Remittances have been a main driver of the economy -- manifested in retail spending -- and have been keeping the country’s balance of payments healthy.
Earlier this week, the central bank reported that remittances surged to a record high of $2.6 billion in March for an annual growth of 10.7%. The central bank expects remittances to grow by 4% this 2017, although new estimates could be announced this month. Cash remittances hit a record high of $26.9 billion last year, 5% higher than the $25.607-billion tally in 2015.
“Because the criticism is they do not invest, so why not invest in small denominated dollar bonds, tapos magiging parang [and then it will be like an] infrastructure bond,” Mr. Diokno said.
The Budget chief did not elaborate but he said the idea is that the offer would be similar to retail treasury bonds, but with Filipinos abroad as the market, and that the papers will be denominated in US dollars instead of the local currency.
“I think we can start having such fund. Infrastructure fund. You invest in your country, your country’s future,” Mr. Diokno said.
“Most of them (OFWs) have children, mga anak na pag-aaralin nila [children whom they need to provide education for] after five, 10 years. So that’s better, they can participate in nation building,” he added.
The Budget Secretary said that the offer should attract demand, with government bonds being a “riskless” investment, as investors see sustained confidence in the country signaled by the oversubscription of the recently issued 20-year Treasury bonds.
On May 16, the Treasury Bureau fully awarded the fresh bonds maturing in early May 2037, raising a total of P15 billion.
The Duterte administration plans to spend P8.4 trillion on infrastructure and social spending over the medium term in a bid to boost the economy at a 7-8% pace next year until 2022 from 6.9% in 2016, and slash poverty incidence to 13-15% from 21.6% in 2015.
In funding these infrastructure projects, the government programmed a “hybrid” financing scheme utilizing a mix of government funds, Official Development Assistance (ODA) loans, as well as public-private concessions.

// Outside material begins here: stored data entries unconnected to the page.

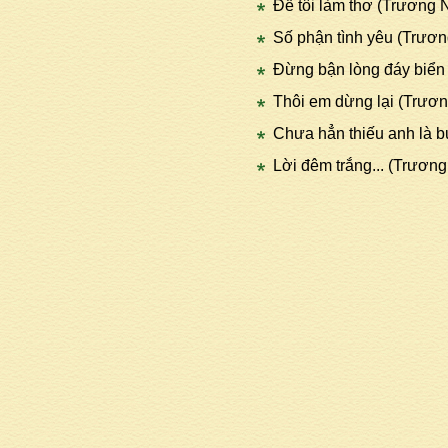
Để tôi làm thơ (Trương 
Số phận tình yêu (Trươ
Đừng bận lòng đáy biển
Thôi em dừng lại (Trươ
Chưa hẳn thiếu anh là 
Lời đêm trắng... (Trươn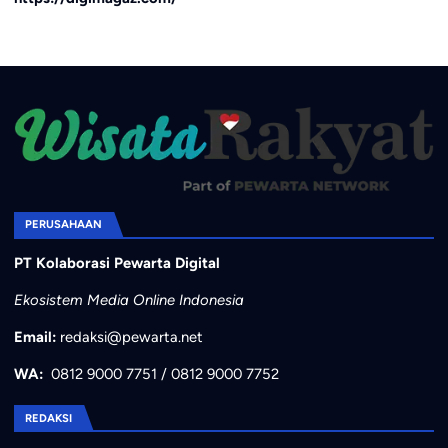
PERUSAHAAN
PT Kolaborasi Pewarta Digital
Ekosistem Media Online Indonesia
Email:
redaksi@pewarta.net
WA:
0812 9000 7751
/
0812 9000 7752
REDAKSI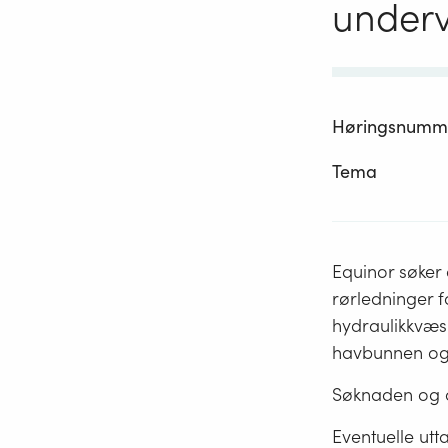
underv
Høringsnumm
Tema
Equinor søker o
rørledninger f
hydraulikkvæsk
havbunnen og 
Søknaden og a
Eventuelle utta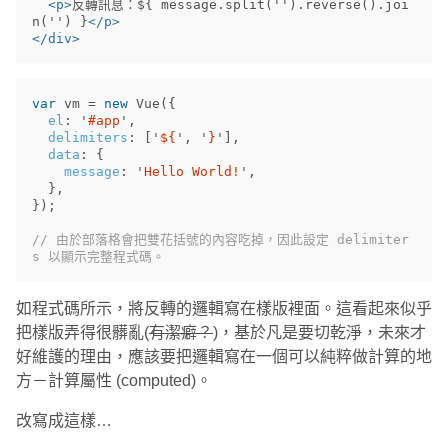
<p>
反轉訊息：${ message.split('').reverse().joi
n('') }
</p>
</div>
var
vm
=
new
Vue
({
el
:
'
#app
'
,
delimiters
:
[
'
${
'
,
'
}
'
],
data
:
{
message
:
'
Hello World!
'
,
},
});
// 由於部落格會把雙花括號的內容吃掉，因此設定 delimiter
s 以顯示完整程式碼。
如程式碼所示，將反轉的邏輯寫在樣版裡面。這看起來似乎
把樣版弄得很髒亂(
有潔癖？
)，基於凡是要切乾淨，未來才
好維護的理由，應該要把邏輯寫在一個可以純粹做計算的地
方－計算屬性 (computed)。
改寫成這樣…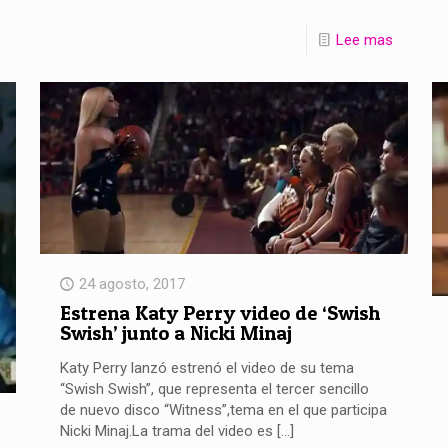
s
Lee mas
24 agosto, 2017
Estrena Katy Perry video de ‘Swish
Swish’ junto a Nicki Minaj
Katy Perry lanzó estrenó el video de su tema
“Swish Swish”, que representa el tercer sencillo
de nuevo disco “Witness”,tema en el que participa
Nicki Minaj.La trama del video es
[…]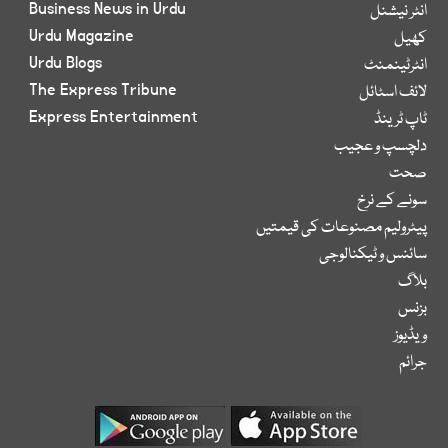
Business News in Urdu
انٹر نیشنل
Urdu Magazine
کھیل
Urdu Blogs
انٹرٹینمنٹ
The Express Tribune
لائف اسٹائل
Express Entertainment
ٹاپ ٹرینڈ
دلچسپ و عجیب
صحت
سونے کے نرخ
پیٹرولیم مصنوعات کی قیمتیں
سائنس و ٹیکنالوجی
بلاگ
بزنس
ویڈیوز
جرائم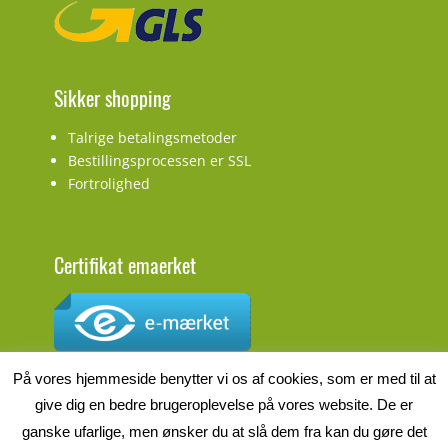
Sikker shopping
Talrige betalingsmetoder
Bestillingsprocessen er SSL
Fortrolighed
Certifikat emaerket
CVR.nr.: DK27927548
På vores hjemmeside benytter vi os af cookies, som er med til at
give dig en bedre brugeroplevelse på vores website. De er
ganske ufarlige, men ønsker du at slå dem fra kan du gøre det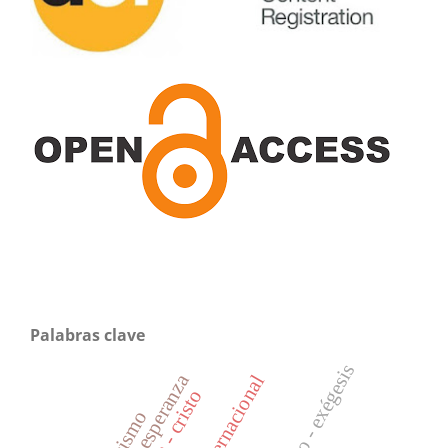
Palabras clave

But on Thursday, Malacañang said the Philippines has declined fresh aid from one of its biggest foreign aid donors -- the European Union -- arguing that the grants set conditions the Duterte government viewed as “interfering in internal affairs.” Mr. Diokno, while noting that economic managers were not informed of the decision, had said there are other funding options.
The government also borrows in the form of Treasury bonds and bills to fund maturing debts and plug the budget deficit. Government borrowings from the debt market are usually done by the Bureau of the Treasury although the entire financing program is a work of the interagency Development Budget Coordination Committee (DBCC) whose chairman is the Budget Secretary.